The collection included 73 paintings of 182 plants, botanically accurate and mostly depicted either in bloom, or with berries or other fruits. When Shakespeare described several plants in one sentence, she painted those two or three plants in one painting, artfully put together but separated enough to appreciate the beauty of each. She also sometimes grouped plants from different parts together, such as holly and mistletoe, in this case perhaps because they are both evergreen and associated with Christmas.


(1) Holly.
As you like it, Act II, sc. 7.
(2) Mistletoe.
Titus Andronicus, Act II. sc. 3.
Artwork by Rosa M. Towne and photography by Edward Tabor

Schultes was so impressed with the collection that he decided to seek out a publisher to make high quality reproductions which could be bound like a book. Over the next several years, Schultes informed me of his search for a suitable publisher, a search that took much longer than expected. He often met editors on business or pleasure trips, including trips to the UK where he was most hopeful of finding a suitable editor, but he couldn’t find one who could answer. to the high quality standards he felt these paintings deserved. .

Finally, he found a printmaking company in Louisville, Kentucky, which, on trial, was able to produce beautiful reproductions on heavyweight, artistic-grade paper. Even after the editor’s selection, production was laborious and lasted for several years. In 1974 a limited edition of 2,500 copies was published under the title Knowledge of Shakespeare’s plants. Several hundred copies were provided to the Botanical Museum for sale in its gift shop, along with individual unbound pages to be sold as works of art. The proceeds from these sales set up a fund to purchase books for the museum library.
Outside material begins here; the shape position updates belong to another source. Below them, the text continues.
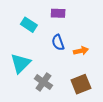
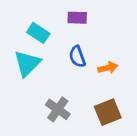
cyan triangle: (21, 63) -> (27, 64), moved

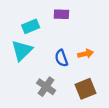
cyan rectangle: (38, 33) -> (31, 26), turned -56
blue semicircle: (77, 57) -> (61, 58), moved

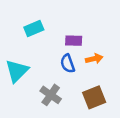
purple rectangle: (61, 14) -> (74, 41), moved
cyan triangle: (22, 50) -> (17, 71), moved

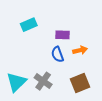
cyan triangle: (17, 71) -> (16, 82), moved

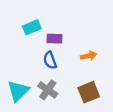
purple rectangle: (63, 35) -> (55, 39), moved
blue semicircle: (57, 54) -> (50, 60), moved

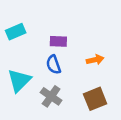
cyan rectangle: (32, 27) -> (16, 32), moved
cyan triangle: (18, 91) -> (19, 80), moved

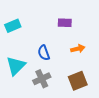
purple rectangle: (58, 41) -> (65, 23), moved
gray cross: (51, 96) -> (42, 79), turned 30

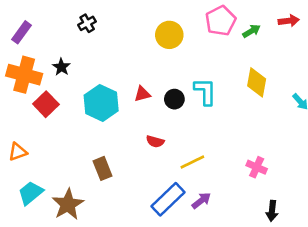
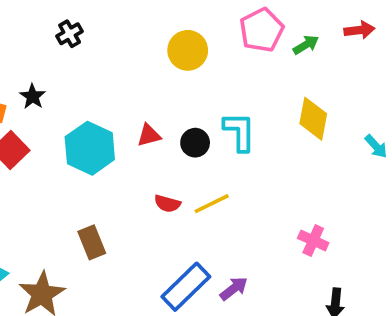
yellow line: (192, 162) -> (212, 204), moved

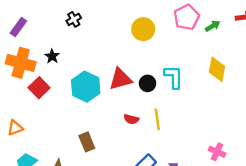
red triangle: (149, 135) -> (120, 79), size x1.6
yellow line: (212, 204) -> (157, 119), turned -72
pink cross: (313, 241) -> (217, 152), moved

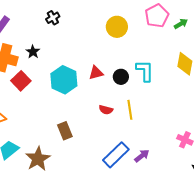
red triangle: (120, 79) -> (96, 73), size x0.7

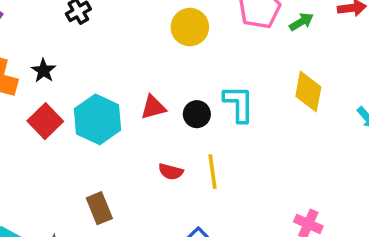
red square: (21, 81) -> (45, 121), moved

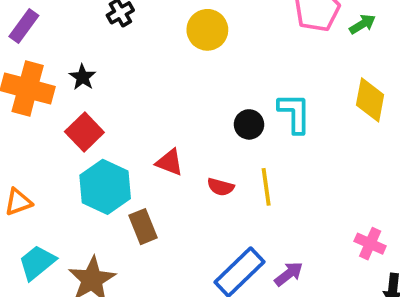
yellow circle: (190, 27) -> (207, 30), moved
red triangle: (153, 107) -> (170, 162), moved, turned 36
cyan hexagon: (98, 119) -> (105, 187), moved

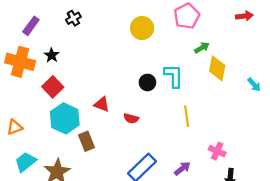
green arrow: (363, 24) -> (202, 48), moved
purple rectangle: (24, 26) -> (31, 26), moved
yellow circle: (207, 30) -> (142, 28), moved
yellow line: (266, 187) -> (187, 116), moved
purple arrow: (289, 274) -> (182, 168), moved

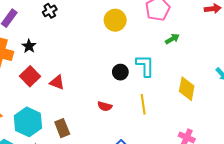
yellow diamond: (217, 68) -> (187, 89), moved
red triangle: (102, 104) -> (57, 82), moved
yellow line: (187, 116) -> (143, 104), moved
cyan hexagon: (65, 118) -> (28, 122), moved

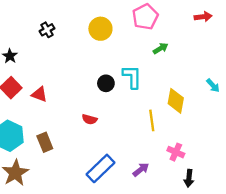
black cross: (50, 11) -> (47, 30), moved
yellow line: (143, 104) -> (152, 120), moved

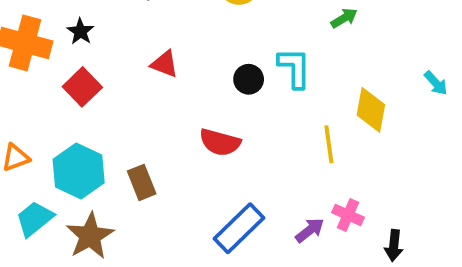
red triangle: (39, 94) -> (165, 64), moved
red semicircle: (90, 119) -> (220, 142), size x1.5
pink cross: (176, 152) -> (348, 215), moved

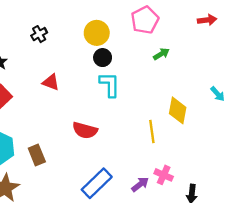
cyan L-shape: (294, 68) -> (110, 85), moved
black circle: (249, 79) -> (103, 58), moved

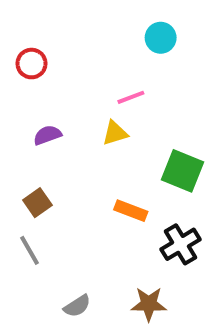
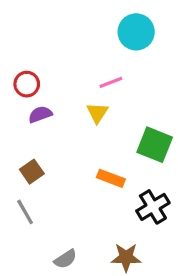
cyan circle: (161, 38) -> (136, 32), size x1.4
red circle: (31, 64) -> (27, 84), moved
yellow triangle: (115, 133) -> (97, 113), turned -40

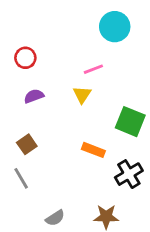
red circle: (27, 84) -> (25, 58), moved

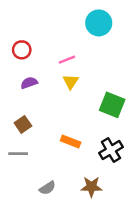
pink line: (93, 69) -> (67, 60), moved
orange rectangle: (93, 150) -> (71, 141), moved
gray line: (21, 178) -> (18, 154), turned -60

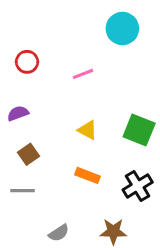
yellow triangle: (71, 82) -> (88, 130), moved, turned -35
purple semicircle: (29, 83) -> (18, 113), moved

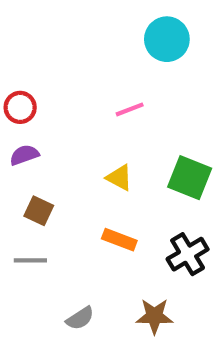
red circle: (27, 62) -> (20, 107), moved
pink line: (83, 74) -> (130, 109), moved
brown square: (29, 154) -> (39, 211), turned -30

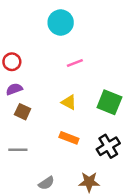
cyan circle: (167, 39) -> (61, 22), moved
brown square: (39, 211) -> (23, 112), moved

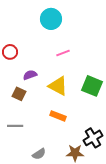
purple semicircle: (14, 89) -> (30, 75), moved
yellow triangle: (69, 102) -> (58, 86), size x1.5
black cross: (108, 146) -> (93, 138), moved

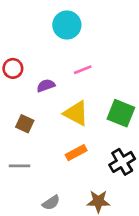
purple semicircle: (30, 75) -> (46, 86), moved
orange rectangle: (58, 116) -> (76, 153), turned -49
black cross: (93, 138) -> (122, 162), moved

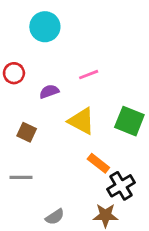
cyan circle: (67, 25) -> (45, 27), moved
orange rectangle: (76, 153) -> (98, 163), moved, turned 66
black cross: (122, 162) -> (121, 186), moved

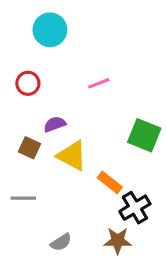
red circle: (14, 73) -> (28, 83), moved
purple semicircle: (49, 91) -> (55, 124), moved
yellow triangle: (82, 121) -> (72, 156), moved

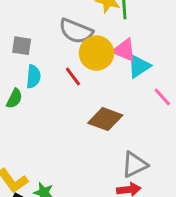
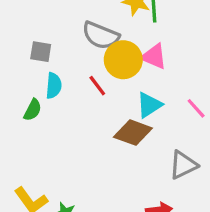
cyan triangle: (139, 66) -> (149, 105), moved
gray triangle: (135, 165) -> (183, 165), moved

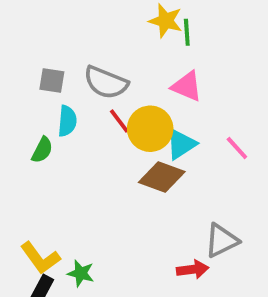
gray semicircle: (101, 35) -> (106, 82), moved
yellow circle: (123, 60) -> (150, 129), moved
gray triangle: (183, 165) -> (222, 241), moved

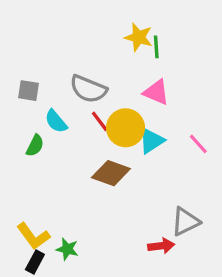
gray square: (52, 81) -> (28, 91), moved
cyan semicircle: (67, 121) -> (56, 121), turned 135
brown diamond: (162, 177) -> (111, 173), moved

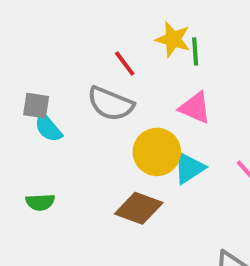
cyan semicircle: (56, 121) -> (48, 128), moved
red line: (100, 121) -> (125, 63), moved
green semicircle: (35, 146) -> (40, 202), moved, turned 60

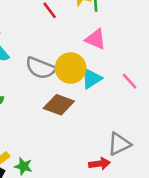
gray semicircle: (111, 104) -> (40, 68), moved

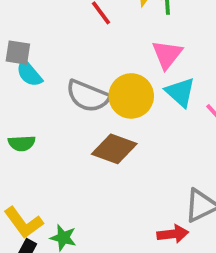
pink triangle: (96, 39) -> (167, 54), turned 45
cyan triangle: (92, 79) -> (180, 92), moved, turned -45

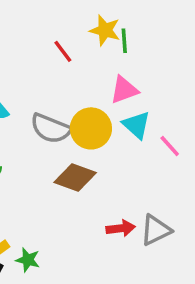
pink triangle: (167, 54) -> (124, 90), turned 32
red arrow: (173, 234) -> (121, 228), moved

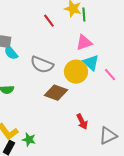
yellow circle: (91, 128) -> (76, 72), moved
red arrow: (121, 228) -> (82, 122), turned 70
gray triangle: (156, 230) -> (108, 136), moved

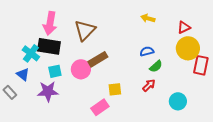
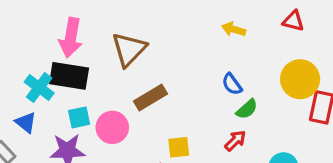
red triangle: (184, 27) -> (293, 21), moved, turned 40
blue semicircle: (147, 51) -> (232, 84), turned -112
pink circle: (81, 69) -> (112, 127), moved

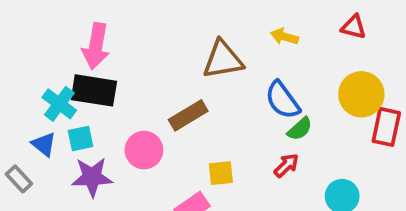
brown triangle: (129, 49) -> (223, 60), moved, turned 36
blue semicircle: (232, 84) -> (282, 100), size x1.5
cyan square: (79, 117) -> (80, 139), moved

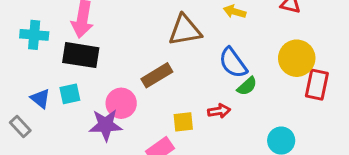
cyan cross: (59, 104) -> (34, 35), moved, turned -32
red arrow: (286, 165) -> (219, 111), moved, turned 35
purple star: (92, 177) -> (106, 125), moved

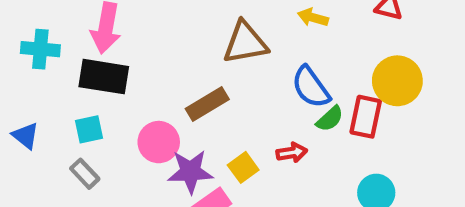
red rectangle: (317, 85) -> (366, 117), moved
blue triangle: (40, 99) -> (26, 136), moved
yellow square: (183, 122) -> (243, 167), turned -30
purple star: (106, 125) -> (190, 172), moved
gray rectangle: (20, 127) -> (85, 174), moved

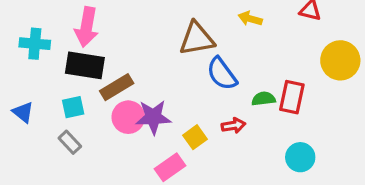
yellow circle: (397, 81) -> (340, 60), moved
blue semicircle: (311, 87) -> (222, 74), moved
brown rectangle: (207, 104) -> (117, 87), moved
green semicircle: (330, 119) -> (264, 99), turned -145
purple star: (190, 172) -> (153, 117), moved

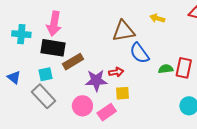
pink circle: (128, 117) -> (82, 106), moved
red arrow: (233, 125) -> (116, 72), moved
yellow square: (195, 137) -> (123, 93), turned 32
gray rectangle: (70, 142) -> (43, 96), size x1.6

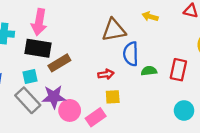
blue semicircle: (139, 53) -> (131, 54), turned 35
green semicircle: (166, 69) -> (149, 71), moved
purple star: (96, 81) -> (54, 97), moved

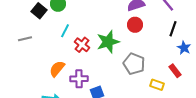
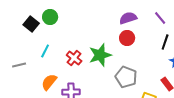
cyan line: (65, 31) -> (45, 51), moved
gray line: (25, 39) -> (19, 65), moved

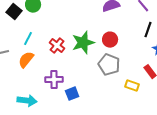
red circle: (127, 38) -> (110, 40), moved
orange semicircle: (49, 82) -> (26, 60), moved

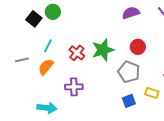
red circle: (110, 40) -> (138, 47), moved
blue square: (72, 94) -> (129, 101), moved

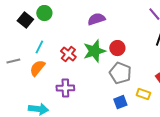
purple semicircle: (131, 13) -> (96, 19), moved
red circle: (138, 47) -> (117, 48), moved

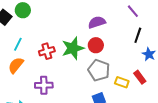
purple semicircle: (96, 19) -> (97, 22), moved
red cross: (68, 54) -> (47, 51), turned 35
yellow rectangle: (143, 94) -> (122, 82), moved

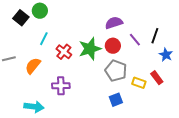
purple line: (133, 11) -> (135, 40), moved
cyan line: (18, 44) -> (44, 39), moved
red cross: (47, 51) -> (64, 52), turned -35

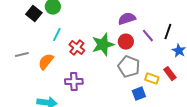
blue square: (116, 100) -> (139, 94), moved

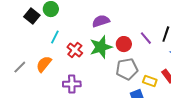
purple semicircle: (127, 19) -> (101, 21), moved
gray line: (22, 55) -> (20, 67), moved, turned -32
gray pentagon: (129, 67) -> (127, 69), turned -30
Schultes invited me to the book’s publication party in 1974 at the Pennsylvania Academy of Fine Arts, where Rosa Towne had once enrolled as a mature student. At the publication party, I saw the book published for the first time. It was a large, leather-bound, 15-inch-long folio edition, a format unusual in modern times, even for art books. But a folio was particularly appropriate for a publication related to Shakespeare, since the so-called “First folio” of his plays contained many works for which no other copy has survived. So just as Shakespeare’s folio preserved his pieces, the folio of Towne’s paintings saved them from obscurity, ensuring their availability for future generations.


(1) Blackberries. (2) Cherries.
Venus and Adonis
Artwork by Rosa M. Towne and photography by Edward Tabor

The discovery of Rosa Towne’s paintings by Oakes Ames, and their rediscovery and publication in book form by Schultes, were also important cultural rescues for the future of Shakespeare’s studies. The book shows the breadth of Shakespeare’s botanical knowledge, provides a compendium of the 182 plants we know Shakespeare was familiar with, and lists their common and scientific names. It provided, for the first time, a unique collection of botanically accurate paintings that would help researchers and critics visualize exactly what Shakespeare had in mind when he mentioned a plant or when a plant played a key role in it. action of one of its parts, like the poison of vegetable origin used by Hamlet’s uncle to kill Hamlet’s father, the king.

I wish I had owned a copy of Knowledge of Shakespeare’s plants, but at the time, it was selling for $ 1,000 ($ 5,200 in 2021 dollars), and that was way beyond what I could afford. Several years later, I had to express this wish to Schultes, and he offered to make a copy available to me if I made a cash donation to the Museum. Before he sent me the book, I asked him to write it down. Its inscription, dated September 16, 1981, read: “Shakespeare means a lot of things to a lot of people. The lover of plants finds him in many ways a worshiper of nature.